Cuando alcanzar la meta nunca es suficiente
Por qué el logro deja de sentirse y qué se trabaja en terapia cuando la vara siempre sube.
Daniela Vázquez Enciso
Llegas al puesto que querías. Cierras el proyecto. Terminas la maestría. Y en lugar de la calma que imaginaste, aparece una pregunta incómoda: ¿y ahora qué? Para muchas personas el logro no se disfruta: se archiva y la vara sube.
En consulta lo escuchamos seguido, y casi siempre con la misma frase de fondo: «sé que debería estar contenta, pero no lo siento». No es falta de gratitud ni un defecto de carácter. Es un patrón aprendido, y como todo patrón, se puede trabajar.
De dónde viene la vara que siempre sube
La autoexigencia suele empezar como una estrategia útil: si me esfuerzo más, evito el error, la crítica o el rechazo. Funciona — hasta que el costo supera el beneficio.
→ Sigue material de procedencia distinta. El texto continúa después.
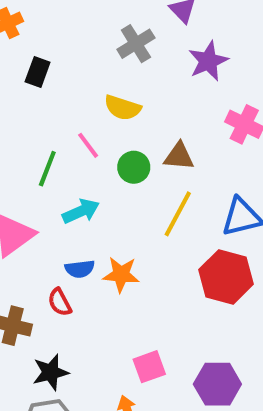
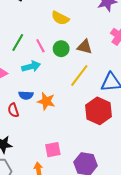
pink line: (88, 145) -> (40, 46), moved

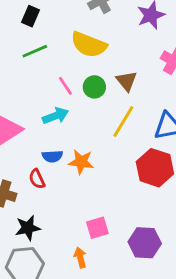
yellow semicircle: (60, 18) -> (89, 45), size x1.4
green line: (18, 42) -> (35, 51), moved, turned 42
brown triangle: (85, 47) -> (127, 81), turned 42

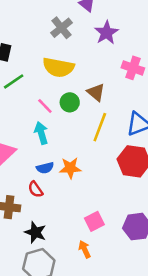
cyan arrow: (55, 116) -> (41, 133), turned -75
black star: (28, 228) -> (35, 232), turned -30

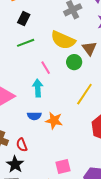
brown triangle: (96, 92) -> (89, 48), moved
green circle: (70, 102) -> (74, 62), moved
red semicircle: (36, 189) -> (22, 145), moved

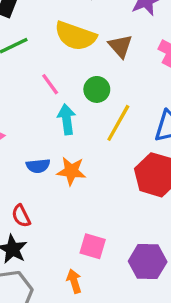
green circle: (74, 62) -> (97, 89), moved
cyan arrow: (38, 88) -> (67, 119), moved
pink square: (63, 167) -> (93, 246), turned 35

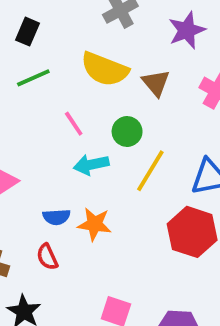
cyan arrow: (67, 119) -> (91, 165), turned -96
red semicircle: (21, 216) -> (47, 257), moved

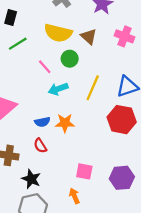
green circle: (127, 131) -> (70, 59), moved

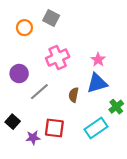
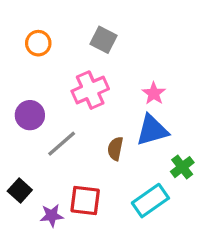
gray square: (51, 18) -> (104, 40), moved

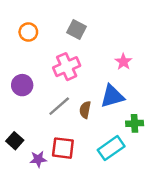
pink star: (154, 93) -> (123, 62), moved
gray line: (62, 144) -> (59, 106), moved
green cross: (182, 167) -> (135, 123), turned 35

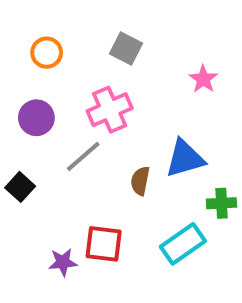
pink star: (123, 62) -> (203, 79), moved
purple circle: (22, 85) -> (36, 118), moved
gray line: (59, 106) -> (83, 156), moved
black square: (15, 141) -> (20, 187), moved

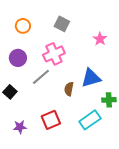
red square: (104, 244) -> (51, 120), turned -30
purple star: (63, 262) -> (20, 127), moved

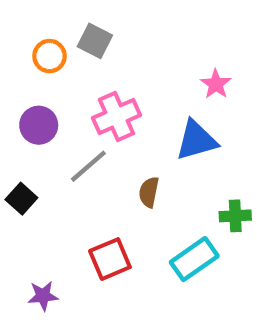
gray square: (62, 24) -> (95, 41), moved
blue triangle: (91, 78) -> (196, 140), moved
purple star: (20, 127) -> (43, 296), moved

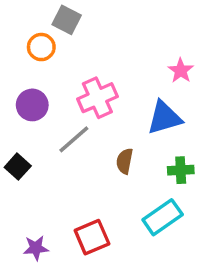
gray square: (95, 41) -> (67, 20), moved
green cross: (235, 216) -> (181, 170), moved
red square: (110, 259) -> (92, 237), moved

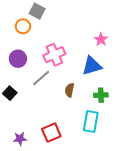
cyan rectangle: (163, 217) -> (91, 121), turned -45

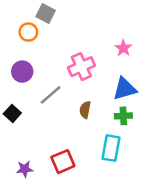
pink cross: (54, 55) -> (81, 67), moved
blue triangle: (92, 66) -> (125, 89), moved

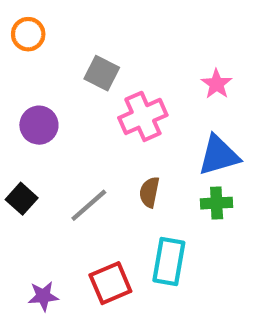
gray square: (46, 14) -> (102, 73), moved
orange circle: (28, 32) -> (28, 34), moved
gray line: (51, 95) -> (89, 205), moved
cyan rectangle: (111, 148) -> (169, 261), moved

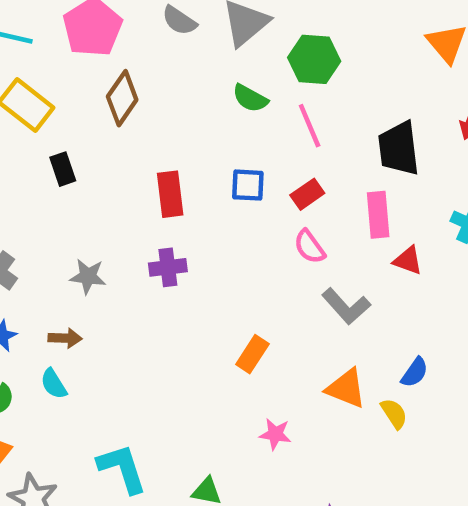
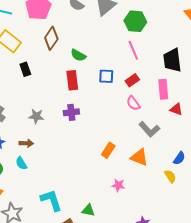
green semicircle: (250, 98) -> (78, 55), moved
orange triangle: (346, 388) -> (139, 157), moved

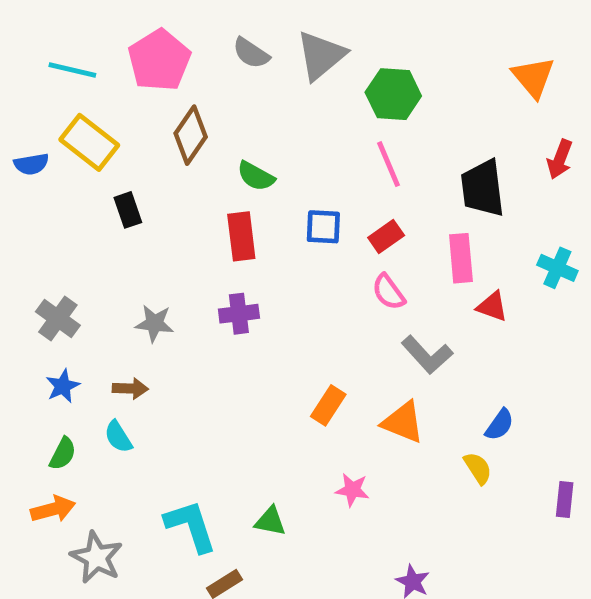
green triangle: (88, 210) -> (270, 521), moved

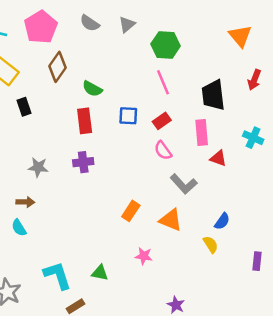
gray triangle: (321, 55) -> (127, 24), size x0.6

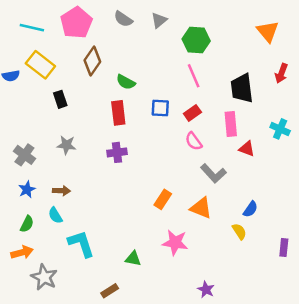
gray star: (38, 167) -> (66, 145), moved
pink star: (144, 256) -> (175, 243), size x1.5
cyan L-shape: (57, 275) -> (81, 244), moved

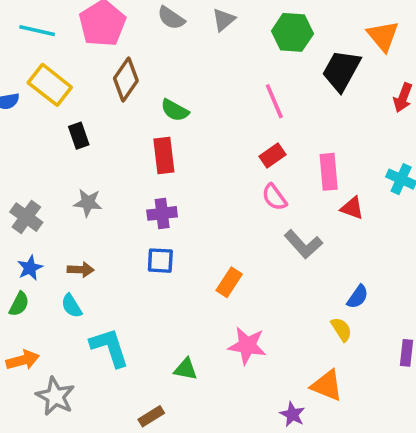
green hexagon: (196, 40) -> (292, 32), moved
black trapezoid: (242, 88) -> (341, 70), moved, turned 36
blue square: (160, 108) -> (160, 261), moved
orange triangle: (201, 208) -> (327, 385), moved
green semicircle: (27, 224) -> (19, 304), moved

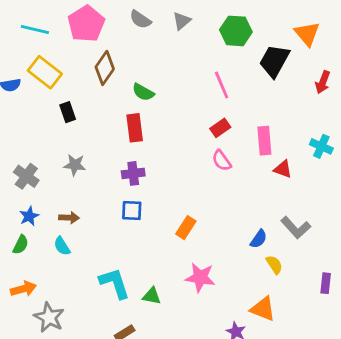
gray L-shape: (303, 244) -> (296, 228), moved
blue semicircle: (358, 297) -> (259, 239), moved
cyan L-shape: (110, 347) -> (115, 283), moved

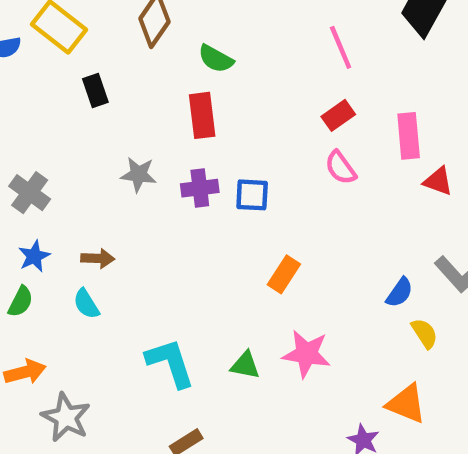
gray star: (75, 165) -> (139, 174), moved
blue square: (132, 210) -> (252, 195), moved
green triangle: (152, 296) -> (245, 365), moved

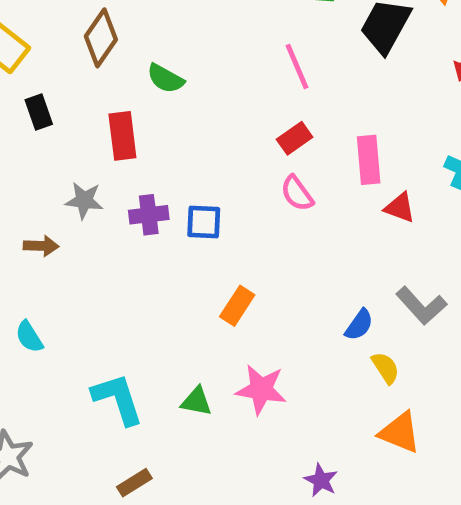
red rectangle: (202, 115) -> (122, 136), moved
brown arrow: (98, 258) -> (41, 246), moved
orange triangle: (406, 404) -> (400, 432), moved

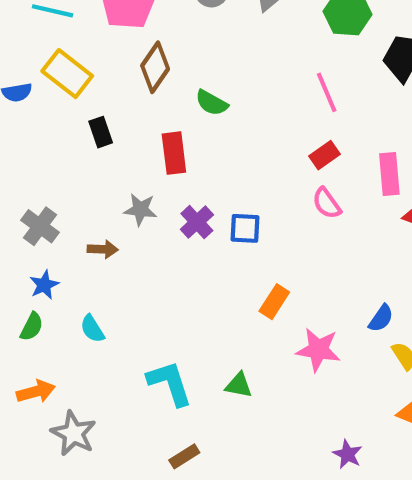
purple cross: (149, 215) -> (197, 222), turned -36
pink star: (261, 389) -> (318, 350), moved

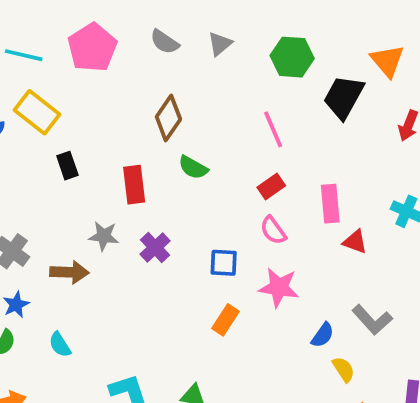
brown diamond: (155, 67) -> (168, 118), moved
green semicircle: (212, 103) -> (193, 167), moved
blue square: (245, 228) -> (224, 263), moved
brown arrow: (103, 249) -> (69, 272), size x1.4
pink star: (318, 350) -> (279, 287), moved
Entonces el esfuerzo deja de ser una herramienta y se vuelve la única forma de estar en el mundo.
Qué se trabaja en terapia
El objetivo no es dejar de tener metas ni «exigirse menos» en abstracto. Es recuperar la capacidad de elegir cuándo el esfuerzo tiene sentido y cuándo solo está calmando una incomodidad. Desde el enfoque cognitivo-conductual eso se traduce en pasos concretos: identificar la regla que sostiene el patrón, probar qué pasa cuando no se obedece, y construir una medida de valor que no dependa del siguiente logro.
Cuando el descanso deja de necesitar justificación, el patrón empezó a ceder.
Es un trabajo que se mide. Al inicio del proceso aplicamos instrumentos que después reaplicamos, para que el avance no dependa de una sensación. Y conforme avanza, las sesiones se espacian: de semanal a quincenal, hasta el alta.